Kinderplattform Tirol: Großes Interesse beim 1. Vernetzungstreffen 2026
Fokus auf Neurodiversität in der Tiroler Bildungslandschaft
Auf großes Interesse stieß das erste Vernetzungstreffen der Kinderplattform im Jahr 2026. Rund 100 Fachpersonen aus den Bereichen Psychologie, Pädagogik und Bildung folgten der Einladung in den Tiroler Saal der Tiroler Versicherung in Innsbruck. Im Mittelpunkt des Abends stand ein hochaktuelles Thema: Autismus-Spektrum und Neurodiversität im schulischen Kontext.

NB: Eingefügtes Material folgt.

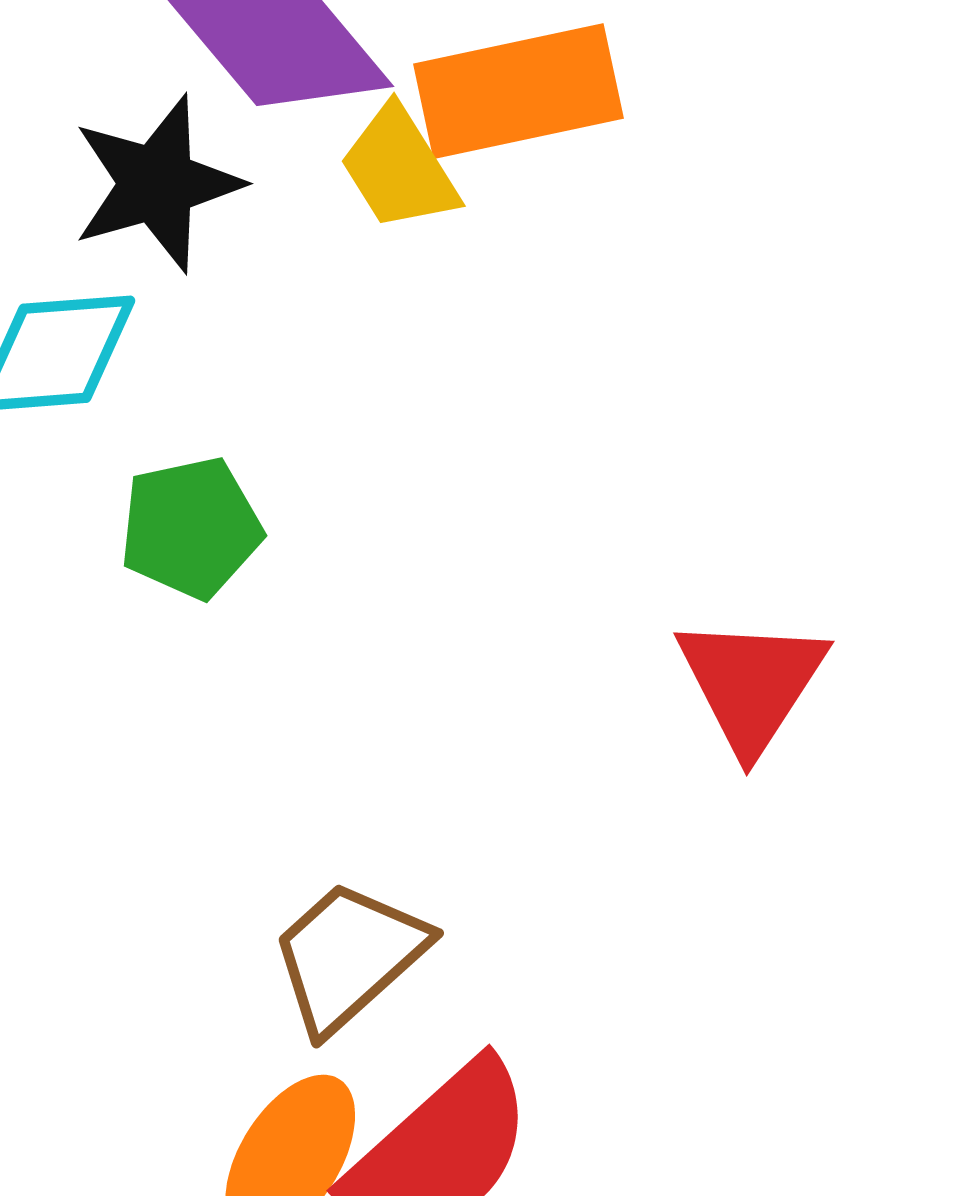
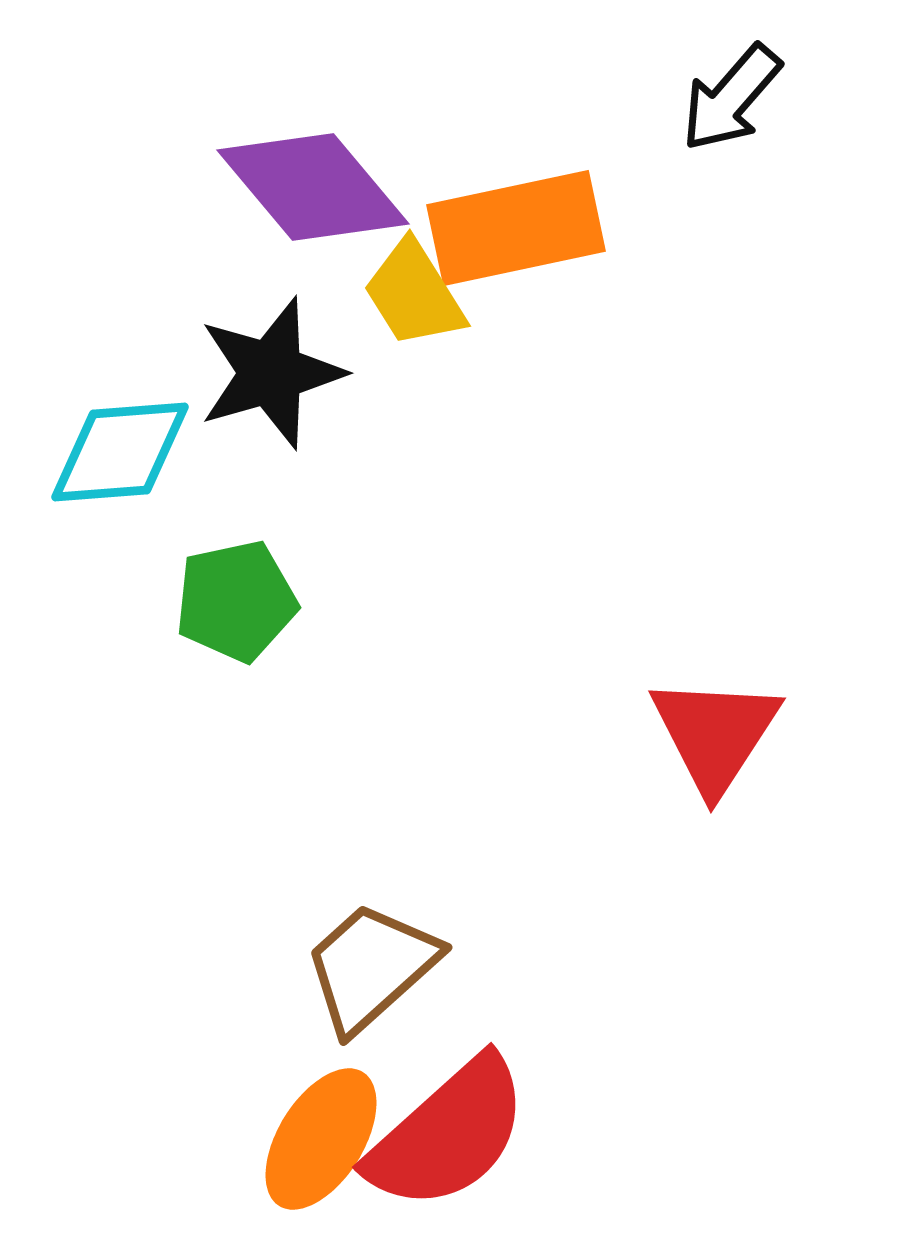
black star: (157, 184) -> (271, 373), moved

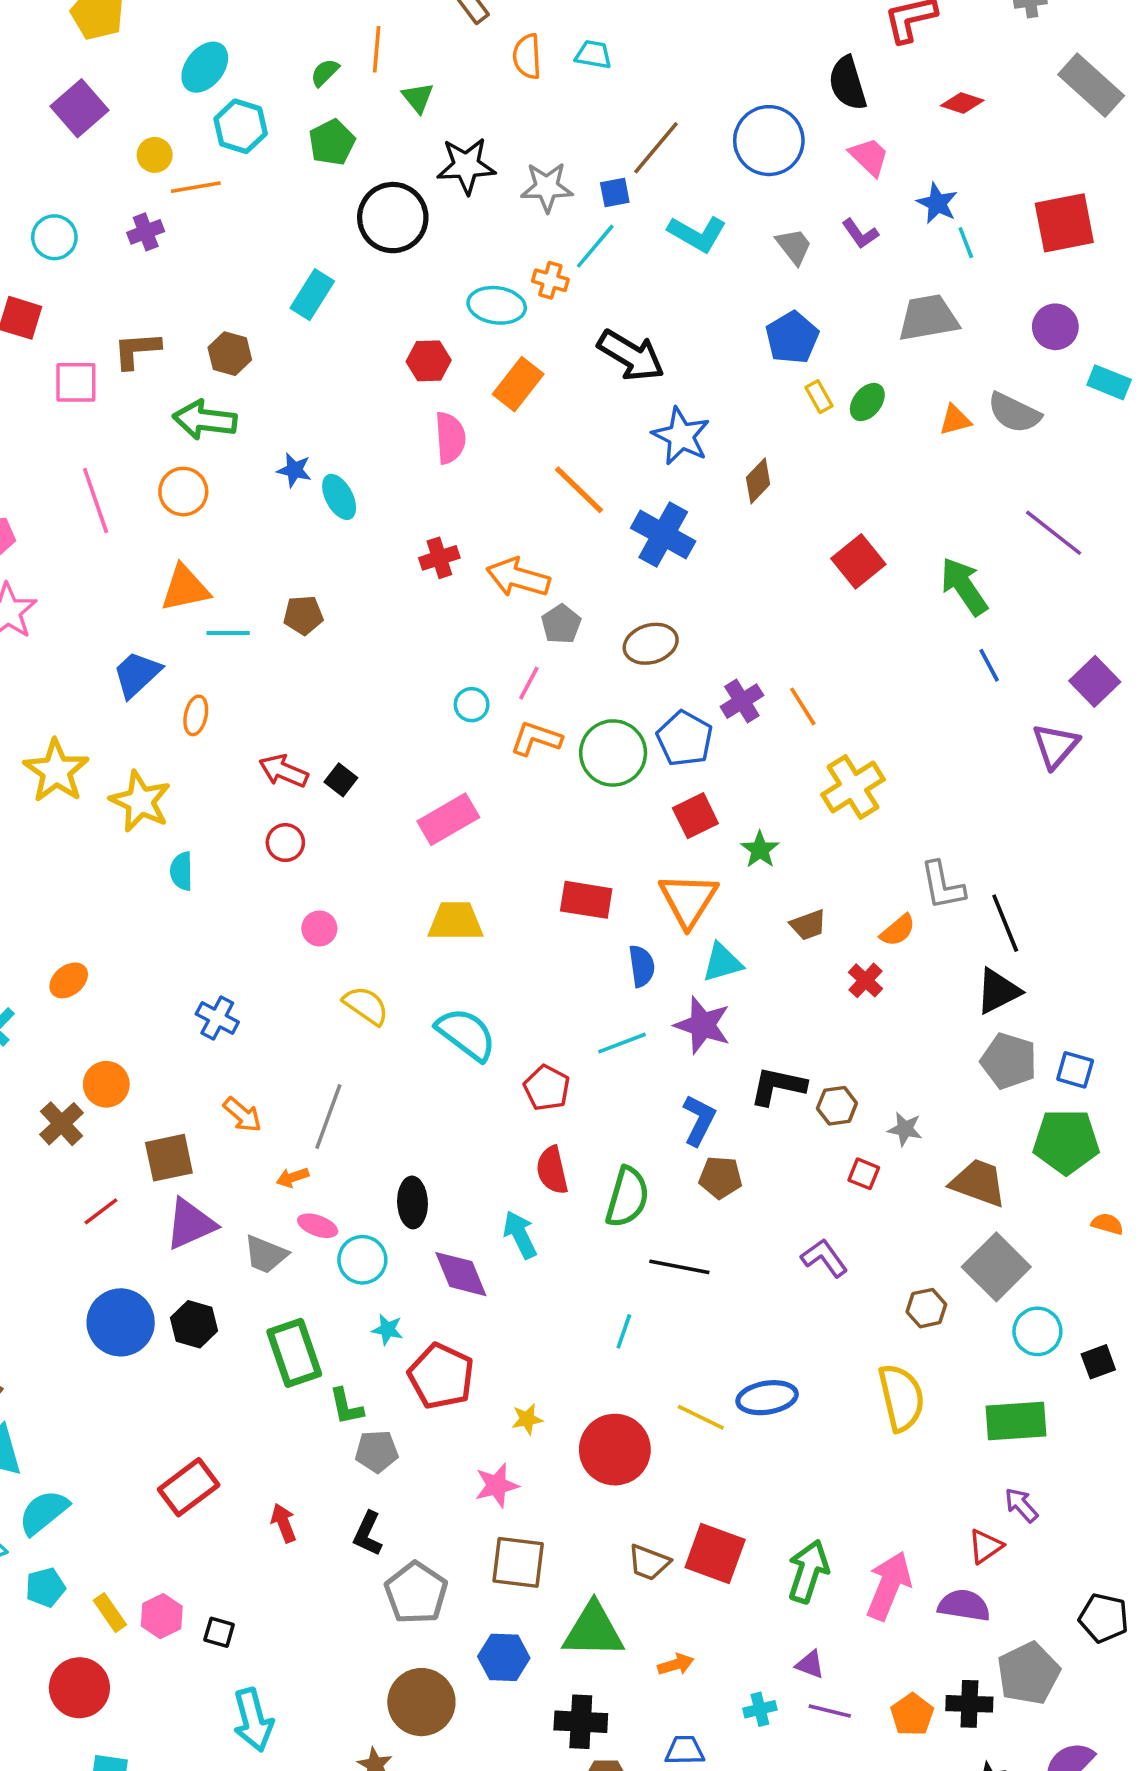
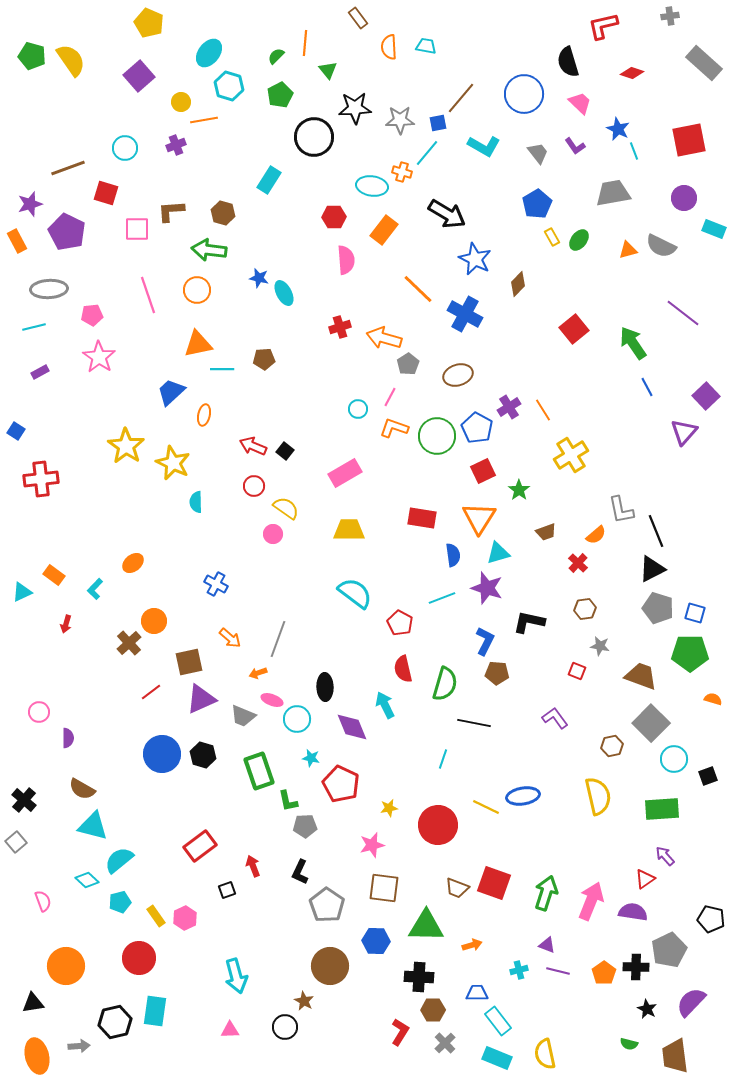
yellow semicircle: (366, 1005) -> (286, 508), moved
brown hexagon: (837, 1106) -> (585, 609), moved
black square: (219, 1632) -> (227, 890), moved, turned -36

Herr Mag. Gerhard Nosko unterstrich die Relevanz des Themas: „Neurodiversität ist nicht nur eine Herausforderung für das Bildungssystem, sondern vor allem eine große Chance, unterschiedliche Perspektiven und Potenziale sichtbar zu machen und zu fördern.“
Ein besonderer Moment des Abends war die Würdigung von Dr.in Brigitte Thöny, die als langjährige Leiterin der Schulpsychologie Tirol dieses Gremium über viele Jahre hinweg geprägt hat. Mit Ende Juni 2026 tritt sie in den wohlverdienten Ruhestand. Im Rahmen der Veranstaltung wurde sie für ihr herausragendes Engagement für Kinder und Jugendliche sowie für ihre stets dialogorientierte und vernetzende Arbeitsweise gebührend verabschiedet. Dr.in Thöny gilt als eine tragende Persönlichkeit der Schulpsychologie in Tirol, die über viele Jahre hinweg den fachlichen Austausch aktiv gefördert und mitgestaltet hat.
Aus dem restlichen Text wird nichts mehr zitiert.